Are All Men Equal? A Lesson in Logical Equivocation
Is logic really relevant in today’s culture?
All men are equal. You have heard it touted by advocates on all flanks. In our Challenge B class, we have recently looked at current cultural issues that commonly use that argument: All men are equal and so should have equal rights. Turning this into a Categorical Syllogism, we arrived at:
All equal beings are deserving of equal rights. (Major Premise)
All men are equal beings. (Minor Premise)
Therefore, all men are deserving of equal rights. (Conclusion)
The battle cry in question comes from the Minor Premise.
While this argument is logically valid, it is neither true nor sound. How so? As in any argument, debate, or even persuasive essay we must define the terms. What does “equal” mean? The dictionary tells us it means “the same as” or “of equal value.”
In the Minor Premise, the word suggests “of equal value,” equal worth. This was the original meaning. It invokes a sense of higher power, of higher authority, even though it is most often misquoted in order to eliminate the Source of that authority. “All men are created equal,” not “All men are equal.” Interestingly, many groups using this misquote from the Declaration of Independence are the same groups that vehemently pronounce the Declaration is not a “founding document” (thereby eliminating the idea that rights are endowed by the Creator rather than the State).
However, in the Major Premise, the word takes on a different undertone. Here, it abandons the original definition and mutates to the idea that all humans are “the same as” all other humans. The implication is that all humans with a pulse are worthy of equal rights. But is this true? Are all humans really equal in this manner? And are they all deserving of equal rights?
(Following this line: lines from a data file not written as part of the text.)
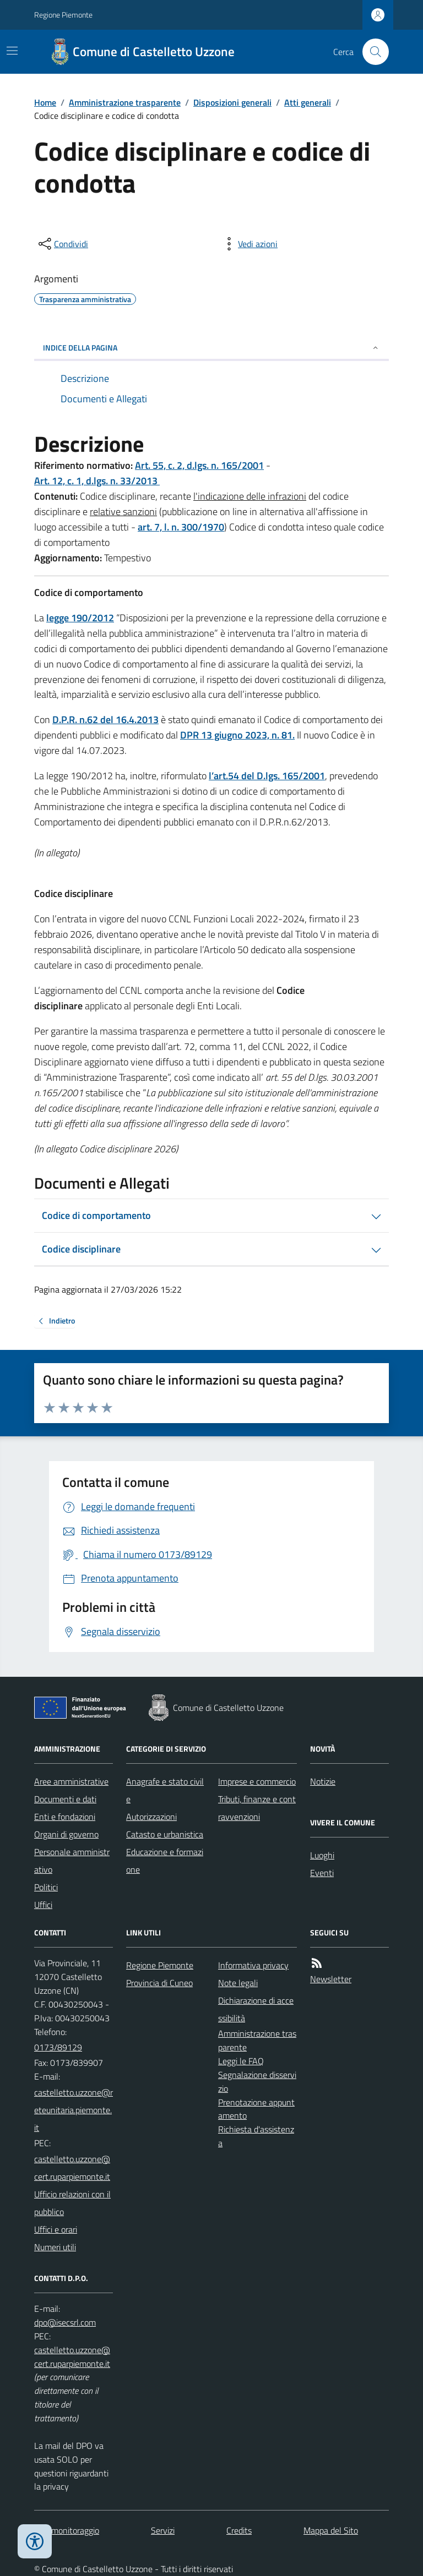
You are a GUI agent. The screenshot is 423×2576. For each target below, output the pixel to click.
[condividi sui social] (62, 244)
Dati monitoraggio (66, 2530)
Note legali (238, 1982)
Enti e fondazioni (64, 1816)
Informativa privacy (253, 1965)
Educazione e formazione (164, 1860)
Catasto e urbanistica (164, 1834)
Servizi (163, 2530)
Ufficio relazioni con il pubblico (72, 2202)
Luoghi (322, 1855)
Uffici (43, 1904)
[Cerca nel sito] (371, 52)
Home (45, 102)
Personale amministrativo (72, 1860)
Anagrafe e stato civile (165, 1790)
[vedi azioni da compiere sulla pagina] (249, 244)
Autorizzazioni (151, 1816)
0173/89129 (58, 2047)
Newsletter (330, 1979)
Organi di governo (66, 1834)
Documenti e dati (65, 1799)
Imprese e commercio (257, 1781)
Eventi (322, 1872)
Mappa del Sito (330, 2530)
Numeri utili (55, 2247)
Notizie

Yes, all men retain their value as creatures made in the image of God, but do all men retain their equal status, and thence, equal rights? Do they maintain their status as “the same as” everyone else? Prisoners do not. They are not considered “the same as” everyone else and their equal status is revoked. Once their behavior becomes illegal and they are imprisoned, they cede their right to take a walk in the park. Once a compulsive kleptomaniac’s behavior is discovered, he is no longer “the same as” the rest and loses his right to work at the bank. People who lie under oath commonly do not retain their right to maintain positions requiring great trust. Felons do not retain their right to carry a gun or to vote. People who promote marital infidelity or champion child neglect generally relinquish their right to give advice to newlyweds or new parents. Our culture readily accepts this idea and has an established pattern of classifying some as not “the same as” the rest, based on their behavior. This societal norm denies rights to people based on illegal or immoral behavior. What does this mean? It means that while all men possess equal value, they do not necessarily possess or deserve equal rights. So, what does “equal” mean in this, the Major Premise? In the much-used argument, it is obvious that “equal” does not mean “created equal,” it does not mean “of equal value.” Instead, it means “everyone is the same as everyone else, regardless of behavior.”
So, where does that leave us? We have a valid argument presented to us, but a term has tacitly changed its meaning midstream. In logic, this is called the Fallacy of Equivocation. An example: “Man shall not live by bread alone, but by every word that proceedeth out of the mouth of God” (Matt. 4:4, KJV). Since you are a woman, you are not commanded to be obedient to God’s Word. Here, the term “man” changes meaning midstream, committing the Fallacy of Equivocation. And the argument logically falls apart.
If we have an obviously fallacious argument, how is it that people are so easily convinced by it?
If we accept the idea that people lose rights when departing from established standards of behavior (and we do), then the only recourse is to deny that those established standards of behavior are legitimate. And that is where our culture has landed, in the land of denial. Deny that any standards of behavior exist and the fallacious argument now seemingly holds water. If we can be convinced that our nation was not founded on biblical standards of behavior, then we cannot appeal to those standards to prove our indictment of Equivocation. If you believe that our nation was not founded on God’s principles, you will assume you have the right to a godless school system and a godless government, and you will assume that you are “equal” to everyone else, regardless of your actions. When the standards by which we define “equal” are rejected, the fallacy seems to disintegrate, and people become inclined to believe that any behavior is acceptable, and that their immoral, ungodly behavior has no effect on their status as “the same as” anyone else. Essentially, this is like proclaiming that your boss has no right to discriminate against you (or fire you) for stealing the company’s money, because stealing the company’s money breaks no standard of behavior.
Seems simple enough, but, unfortunately, our culture is full of gullible “bosses” who are more and more believing that stealing company money is not only acceptable, but is, indeed, noble!
Even the Challenge B students, eighth-graders with young minds, are beginning to grasp how valuable a tool logic is and how relevant it can be in our current culture. Giving them the tools and training to logically think through relevant issues is a critical advantage that Classical Conversations affords. And hopefully, by the grace of God, they will make a lasting impact on our culture, showing that while all men are created equal, any man can squander his status as “the-same-as-the-next-guy,” by departing from the standards God has laid out in life’s instruction manual.